Poi ci sarebbe il capitolo università, che meriterebbe un articolo a parte e, circa il quale, ci limitiamo a menzionare il disastro compiuto con la gestione delle prove di abilitazione nazionale da parte dell’Anvur (Agenzia Nazionale di Valutazione dell’Università e della Ricerca), cui il ministro ha concesso poteri crescenti che hanno di fatto azzerato l’autonomia universitaria, conferendo all’ente il potere di verificare il livello degli apprendimenti universitari e, su questa base, valutare le università e persino i corsi di studio, e addirittura di decidere quali dottorati possono essere attivati.

Su tutto plana l’incredibile conferimento di fondi agli enti di valutazione, sempre più ricchi e sempre più dotati di mezzi per fare cose inutili o dannose, mentre il sistema dell’istruzione propriamente detto, cioè quello che si occupa dei contenuti dell’insegnamento, viene tagliato nei finanziamenti in modo sempre più feroce. Ma a chi interessa dei contenuti e degli insegnanti di ogni ordine e grado? Figure che sarebbe meglio abolire, trasformandole in badanti deputate a “somministrare” le batterie dei test trasmesse dal ministero e dai suoi enti di valutazione e che sono preposte all’accensione e allo spegnimento delle Lim, previo inserimento dei materiali didattici di produzione ministeriale, che attendono al funzionamento della rete, che sorvegliano l’applicazione dei Bes secondo le certificazioni di psicologi, sociologi e Asl e compilano diligentemente le centinaia di scartafacci (digitali) come imposto dal Superiore Ministero.

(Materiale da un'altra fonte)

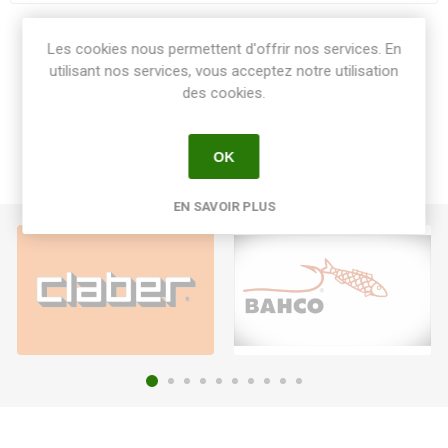
Share:
Les cookies nous permettent d'offrir nos services. En
utilisant nos services, vous acceptez notre utilisation
des cookies.
OK
EN SAVOIR PLUS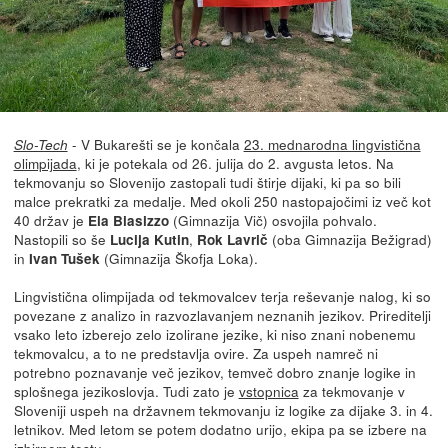
- V Bukarešti se je končala
23. mednarodna lingvistična
Slo-Tech
olimpijada
, ki je potekala od 26. julija do 2. avgusta letos. Na
tekmovanju so Slovenijo zastopali tudi štirje dijaki, ki pa so bili
malce prekratki za medalje. Med okoli 250 nastopajočimi iz več kot
40 držav je
(Gimnazija Vič) osvojila pohvalo.
Ela Biasizzo
Nastopili so še
,
(oba Gimnazija Bežigrad)
Lucija Kutin
Rok Lavrič
in
(Gimnazija Škofja Loka).
Ivan Tušek
Lingvistična olimpijada od tekmovalcev terja reševanje nalog, ki so
povezane z analizo in razvozlavanjem neznanih jezikov. Prireditelji
vsako leto izberejo zelo izolirane jezike, ki niso znani nobenemu
tekmovalcu, a to ne predstavlja ovire. Za uspeh namreč ni
potrebno poznavanje več jezikov, temveč dobro znanje logike in
splošnega jezikoslovja. Tudi zato je
vstopnica
za tekmovanje v
Sloveniji uspeh na državnem tekmovanju iz logike za dijake 3. in 4.
letnikov. Med letom se potem dodatno urijo, ekipa pa se izbere na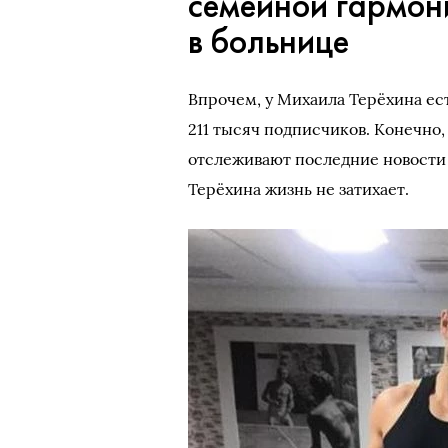
семейной гармон
в больнице
Впрочем, у Михаила Терёхина ес
211 тысяч подписчиков. Конечно,
отслеживают последние новости 
Терёхина жизнь не затихает.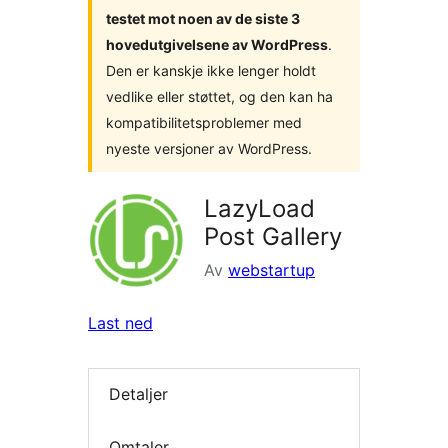
testet mot noen av de siste 3
hovedutgivelsene av WordPress
.
Den er kanskje ikke lenger holdt
vedlike eller støttet, og den kan ha
kompatibilitetsproblemer med
nyeste versjoner av WordPress.
LazyLoad
Post Gallery
Av
webstartup
Last ned
Detaljer
Omtaler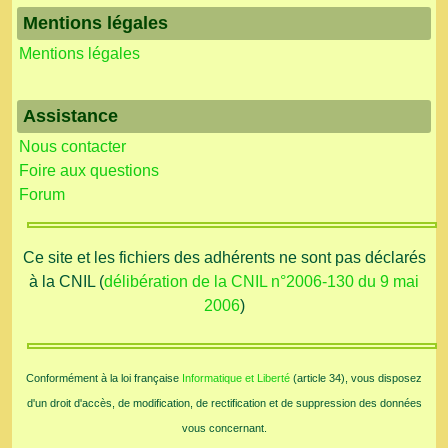
Mentions légales
Mentions légales
Assistance
Nous contacter
Foire aux questions
Forum
Ce site et les fichiers des adhérents ne sont pas déclarés
à la CNIL (
délibération de la CNIL n°2006-130 du 9 mai
2006
)
Conformément à la loi française
Informatique et Liberté
(article 34), vous disposez
d'un droit d'accès, de modification, de rectification et de suppression des données
vous concernant.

Giorni fa, durante un corso di formazione, un insegnante ha osservato che non bisogna dimenticare che la Costituzione garantisce la libertà d’insegnamento. Molti non si sono resi conto che, nei fatti, ormai è stata cancellata, per cui il problema che si pone è di riconquistarsela. 

Quanto al “ministro per il disbrigo degli affari correnti” Profumo, l’unico dubbio che lascia dietro di sé è se sia stato peggio lui o Giuseppe Bottai.